Patients over 15 years of age who underwent percutaneous renal biopsy of native kidney between 2000 and 2022 in 18 centers in Chile were included. We obtained demographic data, clinical syndrome that led to performing the renal biopsy, laboratory tests, and histological diagnosis. We compare 2 time periods, a pre-pandemic period between 2010 and May 2, 2020, and a pandemic period between May 3, 2020 and December 31, 2022. All biopsies were analyzed by renal pathologists and cases with insufficient histological sample for analysis were excluded. Normality was tested with the Kolmogorov–Smirnov test. Categorical variables were summarized as frequencies and percentages and continuous variables as medians and interquartile ranges. Differences in continuous variables were compared with the use of a Mann–Whitney U test, and categorical variables were compared with the use of the chi-square test. A value of p <0.05 was considered statistical significance. This study was approved by the Ethics Committee.
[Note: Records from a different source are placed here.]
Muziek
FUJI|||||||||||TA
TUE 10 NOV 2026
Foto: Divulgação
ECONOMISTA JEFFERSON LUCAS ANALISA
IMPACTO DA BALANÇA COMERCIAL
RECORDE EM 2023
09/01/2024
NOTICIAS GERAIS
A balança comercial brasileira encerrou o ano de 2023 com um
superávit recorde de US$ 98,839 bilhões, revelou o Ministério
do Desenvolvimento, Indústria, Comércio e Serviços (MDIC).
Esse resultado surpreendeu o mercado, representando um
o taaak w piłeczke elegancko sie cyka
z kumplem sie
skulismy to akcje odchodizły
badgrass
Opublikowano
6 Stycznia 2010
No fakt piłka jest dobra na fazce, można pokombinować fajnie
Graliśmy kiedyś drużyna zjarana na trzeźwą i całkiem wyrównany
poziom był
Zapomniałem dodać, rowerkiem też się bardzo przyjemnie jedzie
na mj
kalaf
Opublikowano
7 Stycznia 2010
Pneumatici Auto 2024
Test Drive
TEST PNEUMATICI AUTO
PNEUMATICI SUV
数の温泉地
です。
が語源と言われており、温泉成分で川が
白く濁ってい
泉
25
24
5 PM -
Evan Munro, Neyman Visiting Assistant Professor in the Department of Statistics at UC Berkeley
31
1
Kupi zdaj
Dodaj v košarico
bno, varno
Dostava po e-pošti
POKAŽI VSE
3502 biopsied patients were analyzed, after excluding cases with insufficient histological sample for diagnosis. The median age was 45 years and 57.8% were female. Overall, the most frequent clinical syndromes that motivated renal biopsy were nephrotic syndrome, alterations in urinalysis, and rapidly progressive renal failure (43.1%; 29.1%; and 11.1% respectively). Comparing both study periods, AKI as an indication for biopsy was more frequent in the pandemic (7.9 vs 6%; p=0.046) and serum creatinine was higher in the same period (1.6 vs 1.39 mg/dL; p<0.01). The frequency of lupus nephropathy, IgAN, membranous nephropathy, minimal change disease, membranoproliferative glomerulonephritis and pauci-immune crescentic glomerulonephritis was similar in both periods analyzed. A trend towards a higher frequency of FSGS was observed in biopsies performed during the pandemic period (p=0.054).
The frequency of glomerular diseases during the COVID-19 pandemic did not vary compared to what was observed before the arrival of SARS-CoV-2. It should be considered that the population studied has a low prevalence of APOL1 Risk Alleles (<0.1%).